Ricorda Politico che dall’inizio della guerra alcuni Paesi dell’Unione hanno ridotto le loro importazioni di energia russa molto più di altri. Nel caso del gas, la riduzione delle importazioni non è stata necessariamente una decisione politica dei governi europei, ma qualcosa che è stato loro imposto dalla Russia.

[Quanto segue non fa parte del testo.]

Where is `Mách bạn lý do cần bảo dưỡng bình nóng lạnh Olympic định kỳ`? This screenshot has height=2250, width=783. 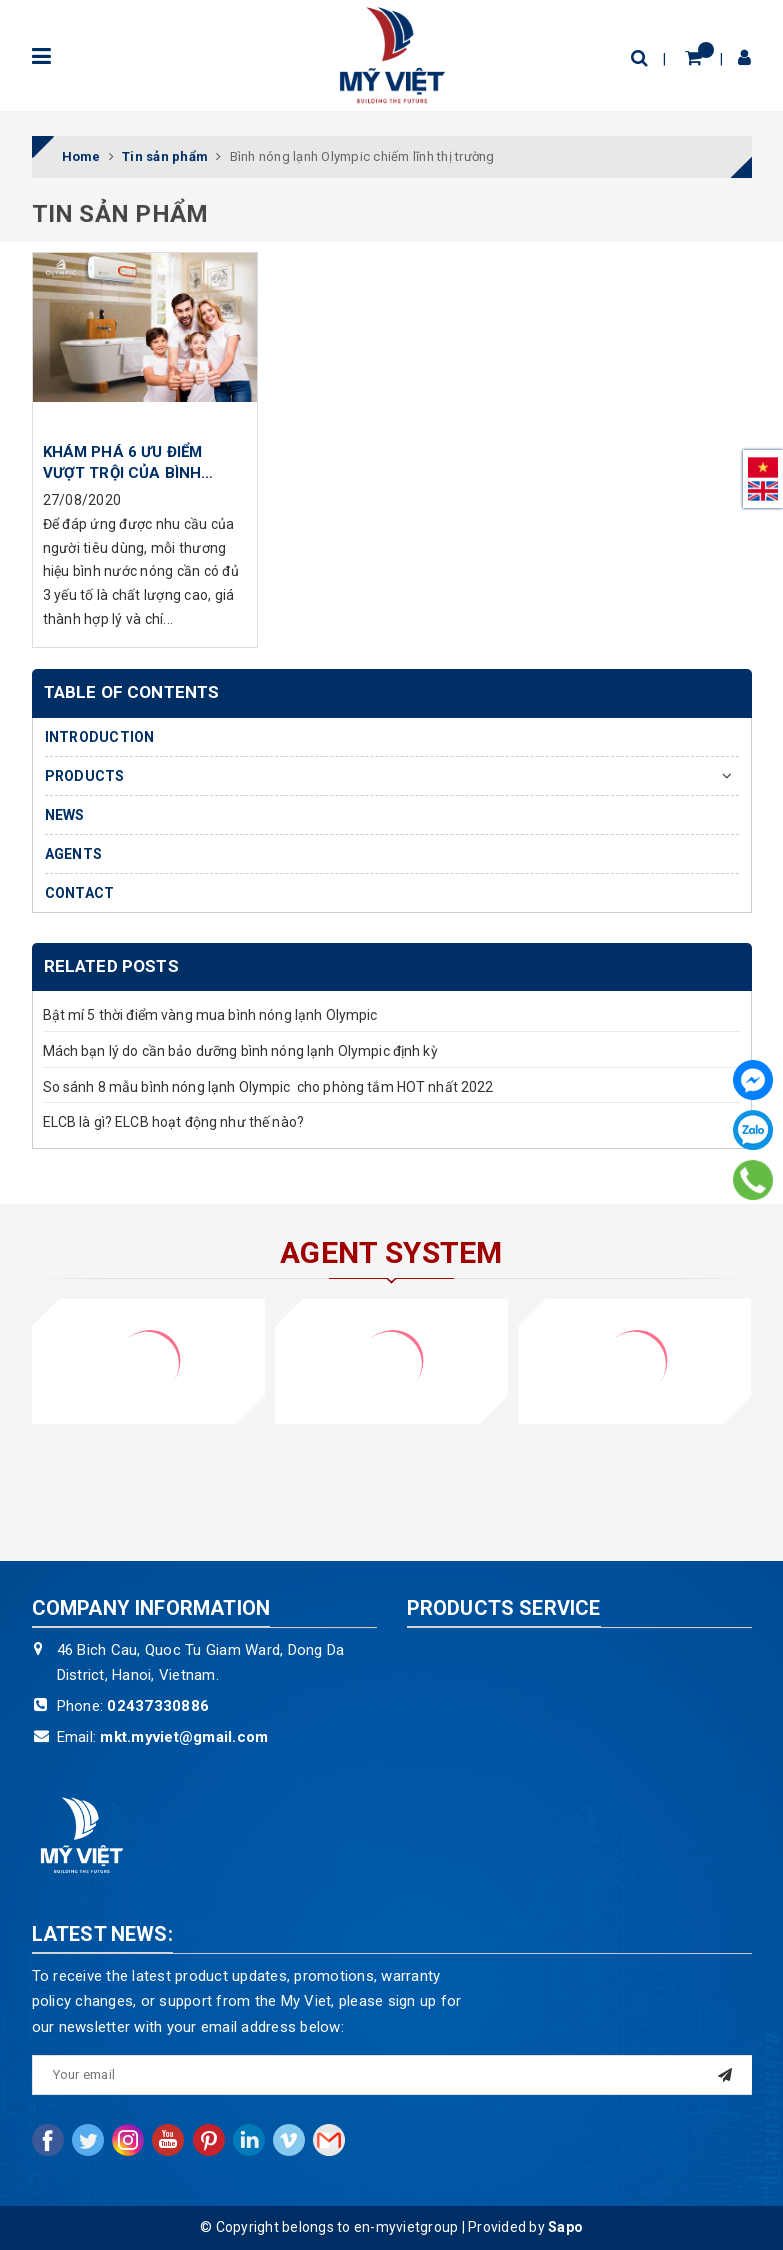 Mách bạn lý do cần bảo dưỡng bình nóng lạnh Olympic định kỳ is located at coordinates (240, 1051).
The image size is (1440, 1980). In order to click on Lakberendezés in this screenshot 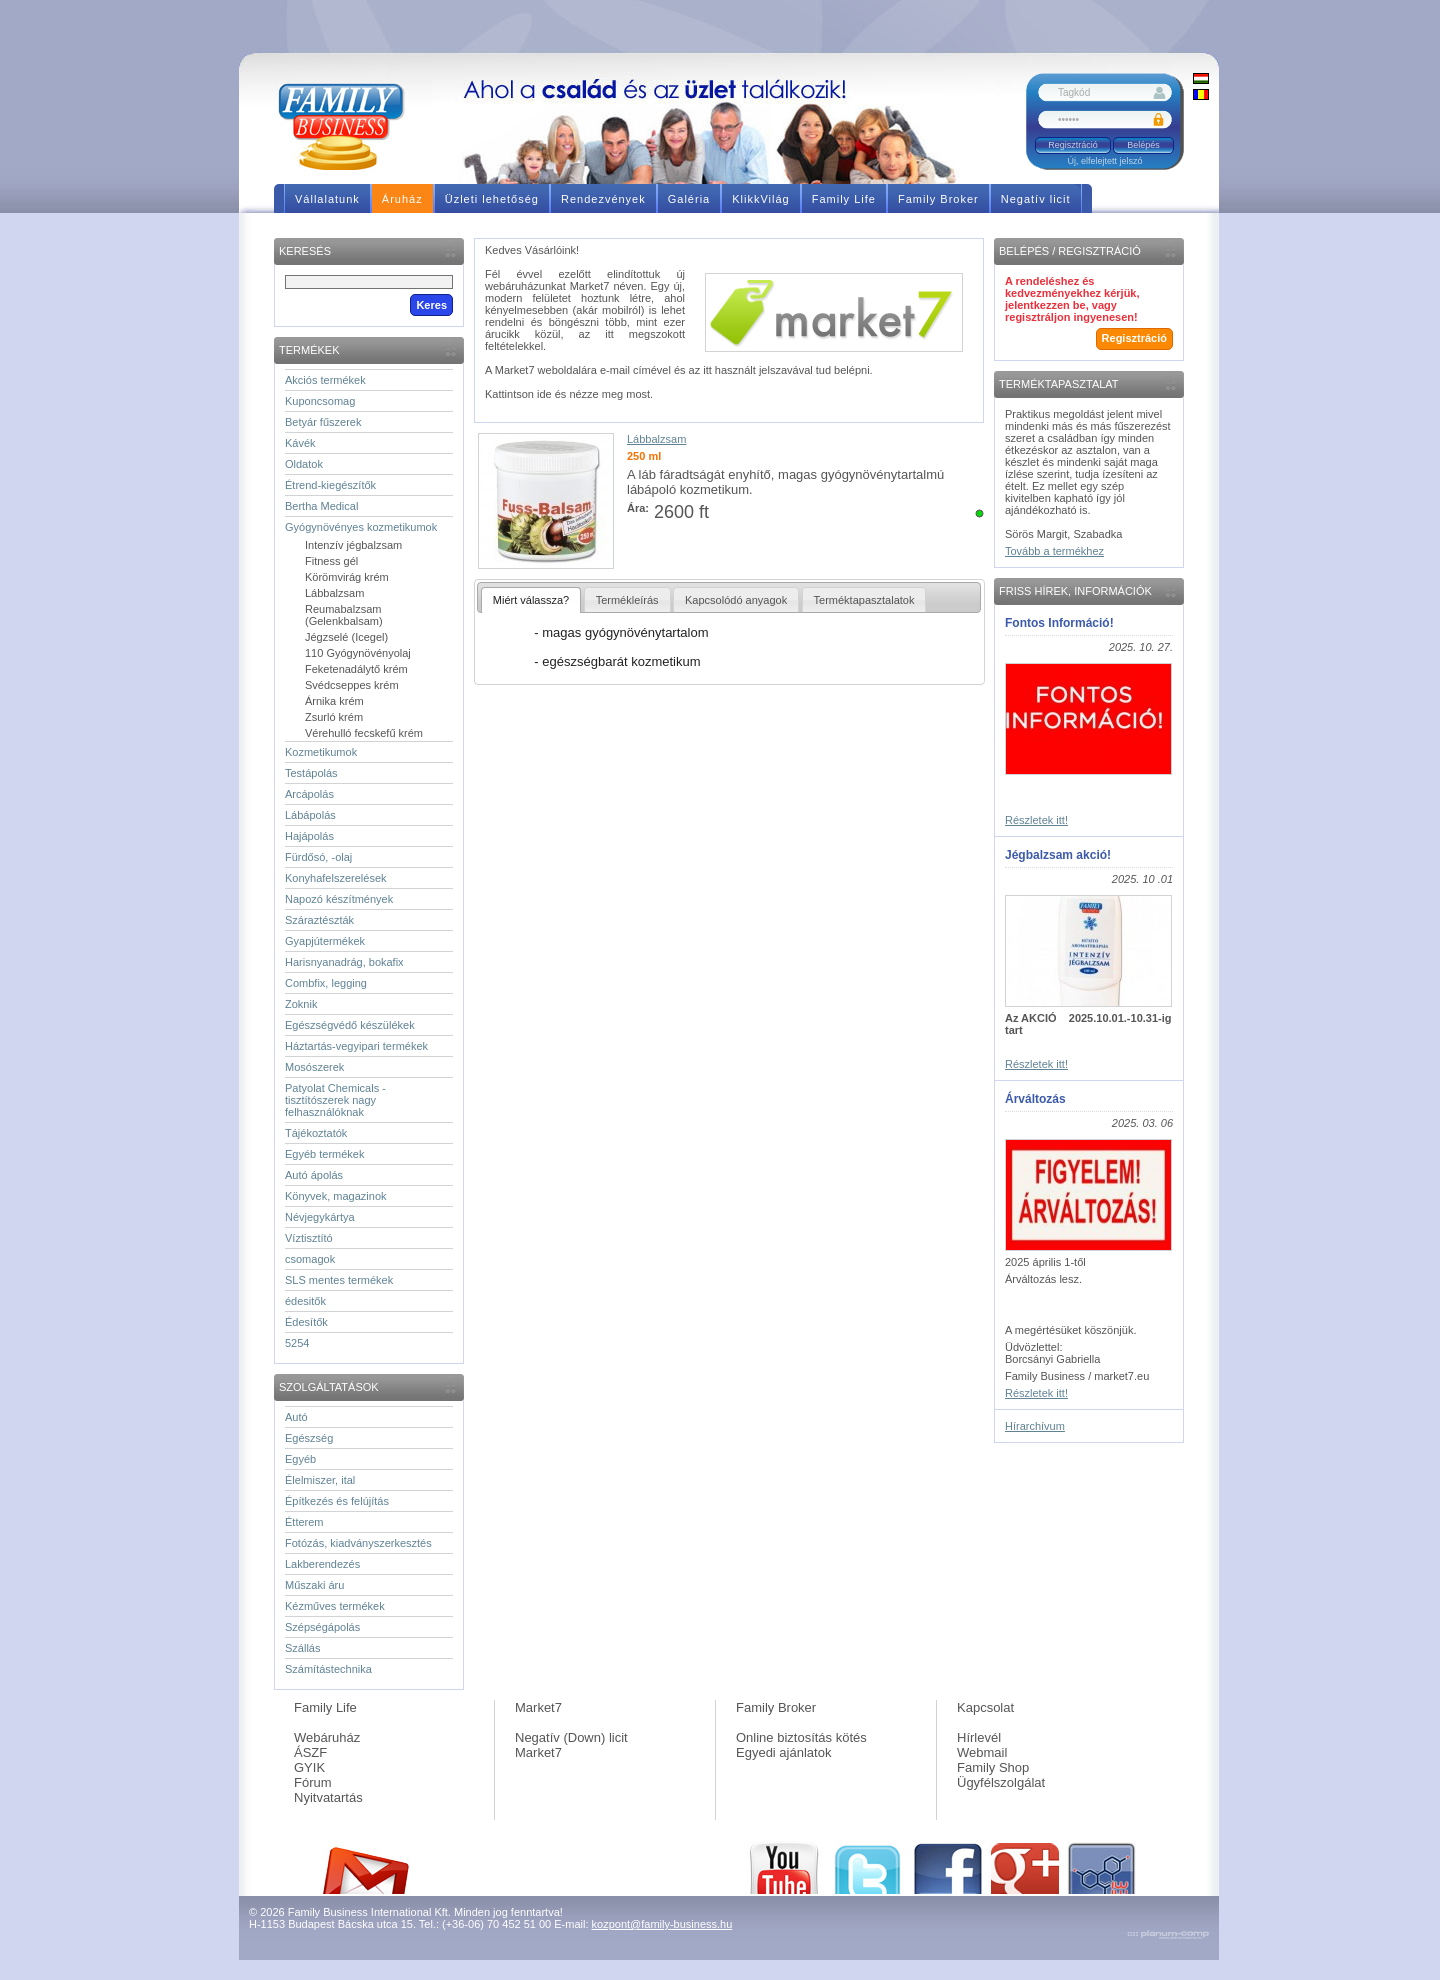 , I will do `click(322, 1564)`.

Gazprom, controllata dallo stato russo, ha notevolmente limitato i flussi di gas in Europa nel corso della primavera e dell’estate, chiedendo ai clienti di pagare in rubli e poi interrompendoli quando non lo hanno fatto, oppure incolpando i problemi tecnici causati dalle sanzioni occidentali. Il sabotaggio, ancora inspiegabile, sui gasdotti Nord Stream a settembre ha posto fine all’ingresso di gas in Europa attraverso quella rotta. Paesi che come l’Estonia, la Romania e la Lettonia erano tra i più dipendenti da Mosca, hanno registrato forti cali nelle importazioni di energia, mentre l’Ungheria di Viktor Orbán, anch’essa dipendente, ha importato di più durante la guerra. In ciò ha evidentemente avuto un ruolo il differente approccio vers0 Putin.
Le esportazioni dai Paesi dell’Unione verso la Russia si sono in compenso dimezzate entro poche settimane dallo scoppio della guerra, rallentando molto più rapidamente dei flussi commerciali nella direzione opposta. Solo quattro Paesi hanno esportato di più in Russia tra febbraio e novembre rispetto alla media tra il 2017 e il 2021 per questo periodo: Slovenia, Lettonia, Croazia e Irlanda; sedici Paesi dell’Unione europea hanno importato di più dalla Russia durante la guerra rispetto allo stesso periodo degli anni precedenti, in valore delle merci, nonostante le loro esportazioni verso la Russia siano diminuite.
Appunto, una situazione ormai superata, anche se gli effetti sono destinati ad approfondirsi man mano che si andrà avanti.